Ci mancava solo il posto di blocco della stradale! Mi arrendo, non potrò più recuperare i dieci minuti di ritardo sulla mia tabella di marcia! Allo stesso tempo, mi convinco che non potrò far fronte a tutti gli impegni presi nell’ultima settimana: bandiere, video, post, buffet, recita, sfilata…  è lunga la lista delle cose che mi restano da fare nei prossimi tre giorni che vanno ad aggiungersi alle quattro ore di lavoro di questa settimana, ai pranzi, alle cene, al bucato, ai corsi pomeridiani dei bambini… Roba da Wonder Woman!
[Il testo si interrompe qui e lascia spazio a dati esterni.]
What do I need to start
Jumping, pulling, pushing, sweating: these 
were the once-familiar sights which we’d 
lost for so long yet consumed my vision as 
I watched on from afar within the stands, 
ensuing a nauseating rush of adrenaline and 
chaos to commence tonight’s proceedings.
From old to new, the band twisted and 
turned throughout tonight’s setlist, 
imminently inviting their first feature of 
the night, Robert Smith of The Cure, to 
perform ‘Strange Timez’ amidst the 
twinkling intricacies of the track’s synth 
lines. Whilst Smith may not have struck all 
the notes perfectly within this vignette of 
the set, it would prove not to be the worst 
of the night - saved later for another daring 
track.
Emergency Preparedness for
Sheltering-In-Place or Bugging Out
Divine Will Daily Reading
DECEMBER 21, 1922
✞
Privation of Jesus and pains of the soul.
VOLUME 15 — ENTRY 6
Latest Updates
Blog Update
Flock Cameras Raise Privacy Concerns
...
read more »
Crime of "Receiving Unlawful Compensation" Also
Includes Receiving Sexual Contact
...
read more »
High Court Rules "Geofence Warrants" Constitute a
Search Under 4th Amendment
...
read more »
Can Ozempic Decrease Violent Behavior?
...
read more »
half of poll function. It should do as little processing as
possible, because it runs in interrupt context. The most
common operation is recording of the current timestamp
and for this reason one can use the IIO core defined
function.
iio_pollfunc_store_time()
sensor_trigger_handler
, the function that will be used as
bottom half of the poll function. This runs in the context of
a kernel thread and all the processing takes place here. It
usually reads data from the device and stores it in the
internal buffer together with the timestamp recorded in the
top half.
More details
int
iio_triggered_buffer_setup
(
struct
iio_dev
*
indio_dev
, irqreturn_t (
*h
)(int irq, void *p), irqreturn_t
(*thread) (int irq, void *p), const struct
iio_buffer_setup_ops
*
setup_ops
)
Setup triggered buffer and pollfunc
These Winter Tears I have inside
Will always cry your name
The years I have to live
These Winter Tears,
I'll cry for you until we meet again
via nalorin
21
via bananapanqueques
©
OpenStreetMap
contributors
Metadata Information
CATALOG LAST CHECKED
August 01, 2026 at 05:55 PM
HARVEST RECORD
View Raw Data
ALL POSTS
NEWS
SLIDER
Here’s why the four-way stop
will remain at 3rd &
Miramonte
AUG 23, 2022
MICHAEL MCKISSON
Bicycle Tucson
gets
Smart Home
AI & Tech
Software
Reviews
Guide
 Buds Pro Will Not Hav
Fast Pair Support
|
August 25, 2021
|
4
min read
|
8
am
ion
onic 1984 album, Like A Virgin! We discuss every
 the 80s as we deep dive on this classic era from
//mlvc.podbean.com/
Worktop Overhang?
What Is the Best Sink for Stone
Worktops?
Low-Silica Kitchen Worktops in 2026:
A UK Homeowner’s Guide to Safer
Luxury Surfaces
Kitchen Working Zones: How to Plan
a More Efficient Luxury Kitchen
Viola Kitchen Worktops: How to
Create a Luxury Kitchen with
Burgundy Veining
Potrei cercare di recuperare un po’ di tempo nel corso della nottata ma sarà inevitabile, dopo lo stress degli ultimi giorni che la stanchezza prenda il sopravvento,  che la mente non connetta più, che le gambe non mi reggano in piedi. Verrà, allora, il momento di fermarsi!
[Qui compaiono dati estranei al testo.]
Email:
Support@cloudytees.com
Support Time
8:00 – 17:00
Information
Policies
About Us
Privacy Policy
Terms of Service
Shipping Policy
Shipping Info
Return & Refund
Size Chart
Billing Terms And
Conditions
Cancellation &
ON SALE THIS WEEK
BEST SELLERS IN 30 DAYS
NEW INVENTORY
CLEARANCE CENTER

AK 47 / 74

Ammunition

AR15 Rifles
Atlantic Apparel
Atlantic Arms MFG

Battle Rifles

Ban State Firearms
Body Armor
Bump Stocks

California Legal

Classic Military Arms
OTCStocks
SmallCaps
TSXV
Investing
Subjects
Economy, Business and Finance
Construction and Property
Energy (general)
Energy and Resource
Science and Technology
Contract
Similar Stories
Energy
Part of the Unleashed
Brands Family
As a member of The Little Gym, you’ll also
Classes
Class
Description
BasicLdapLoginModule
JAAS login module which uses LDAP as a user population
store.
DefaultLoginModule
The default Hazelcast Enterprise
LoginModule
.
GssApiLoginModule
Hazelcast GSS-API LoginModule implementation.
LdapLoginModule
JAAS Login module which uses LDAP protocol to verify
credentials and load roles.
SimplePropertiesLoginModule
Alzo il piede dall’acceleratore, rallento la mia corsa mentre il ritmo della musica che mi accompagna nei trenta chilometri che da casa portano al luogo del mio prossimo appuntamento, diventa sempre più lento. Cedo di fronte al trascorrere del tempo.
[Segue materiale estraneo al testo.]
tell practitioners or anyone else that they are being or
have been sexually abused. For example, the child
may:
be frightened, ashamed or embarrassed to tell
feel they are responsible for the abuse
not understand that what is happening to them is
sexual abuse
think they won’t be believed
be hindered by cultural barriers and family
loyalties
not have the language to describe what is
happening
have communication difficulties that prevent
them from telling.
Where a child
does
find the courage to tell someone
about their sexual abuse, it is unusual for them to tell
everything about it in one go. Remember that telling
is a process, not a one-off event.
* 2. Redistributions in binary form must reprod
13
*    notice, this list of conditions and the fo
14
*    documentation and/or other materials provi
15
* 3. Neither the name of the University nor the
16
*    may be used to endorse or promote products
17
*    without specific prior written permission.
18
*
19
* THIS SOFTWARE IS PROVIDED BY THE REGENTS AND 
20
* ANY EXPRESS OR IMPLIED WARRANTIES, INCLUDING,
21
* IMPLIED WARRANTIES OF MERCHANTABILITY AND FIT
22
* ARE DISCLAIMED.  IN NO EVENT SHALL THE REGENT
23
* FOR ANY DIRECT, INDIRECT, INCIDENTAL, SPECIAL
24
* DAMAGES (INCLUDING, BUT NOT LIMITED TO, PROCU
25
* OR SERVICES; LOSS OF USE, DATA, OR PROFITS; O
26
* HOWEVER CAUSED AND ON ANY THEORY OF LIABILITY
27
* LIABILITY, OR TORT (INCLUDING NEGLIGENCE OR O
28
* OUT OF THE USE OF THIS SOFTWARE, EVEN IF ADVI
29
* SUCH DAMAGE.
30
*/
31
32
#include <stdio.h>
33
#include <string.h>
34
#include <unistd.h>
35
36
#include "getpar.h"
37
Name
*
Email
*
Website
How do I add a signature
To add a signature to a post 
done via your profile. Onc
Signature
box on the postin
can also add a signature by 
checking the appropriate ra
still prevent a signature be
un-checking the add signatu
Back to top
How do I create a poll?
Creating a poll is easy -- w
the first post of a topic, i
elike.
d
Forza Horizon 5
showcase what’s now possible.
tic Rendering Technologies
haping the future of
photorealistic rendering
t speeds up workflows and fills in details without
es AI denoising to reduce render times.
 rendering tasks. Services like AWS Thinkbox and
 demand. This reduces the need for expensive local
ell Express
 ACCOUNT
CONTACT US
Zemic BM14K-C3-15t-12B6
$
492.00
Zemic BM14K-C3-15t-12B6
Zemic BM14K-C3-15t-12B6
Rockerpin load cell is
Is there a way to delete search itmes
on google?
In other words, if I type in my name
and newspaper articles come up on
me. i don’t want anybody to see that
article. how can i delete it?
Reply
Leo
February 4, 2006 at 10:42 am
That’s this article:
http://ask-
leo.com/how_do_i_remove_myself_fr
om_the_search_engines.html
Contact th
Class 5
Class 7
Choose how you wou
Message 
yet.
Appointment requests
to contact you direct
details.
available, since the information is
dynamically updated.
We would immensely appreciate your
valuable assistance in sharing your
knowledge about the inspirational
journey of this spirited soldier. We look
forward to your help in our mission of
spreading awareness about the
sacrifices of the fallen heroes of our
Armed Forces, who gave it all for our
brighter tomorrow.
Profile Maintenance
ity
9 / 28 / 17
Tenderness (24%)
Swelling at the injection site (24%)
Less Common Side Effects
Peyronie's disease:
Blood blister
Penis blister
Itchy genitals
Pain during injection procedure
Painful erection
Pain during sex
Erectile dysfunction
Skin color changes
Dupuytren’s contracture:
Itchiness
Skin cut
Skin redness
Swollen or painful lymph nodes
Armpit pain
Dieci minuti di totale arrendevolezza seguiti, all’incalzare del ritmo della musica che adesso si fa sempre più veloce, dalla voglia di riprendere la mia corsa, decisa a far fronte a tutti i miei impegni, convinta di potercela fare e animata dalla necessità di riempire ogni istante della mia giornata al fine di evitare di dare spazio ad ogni minimo pensiero che possa far sentire il peso dell’inutilità del mio vivere quotidiano, di un vivere fatto di ripetuti gesti di cui nessuno sembra accorgersi, a cui nessuno riconosce il merito di contribuire al benessere generale di chi ne è destinatario. Così, nessun compenso, nessuna tutela e, nonostante il continuo richiamo al valore della famiglia, di pura propaganda clericale diretta più a inculcare nelle genti l’idea dell’importanza del matrimonio quale unico e solo fondamento della famiglia, che non a riconoscere i meriti a chi si accolla il peso della cura altrui, mai una parola spesa per chi in quell’ambito sacrifica il proprio tempo e le proprie ambizioni, anche a discapito del suo stesso equilibrio mentale.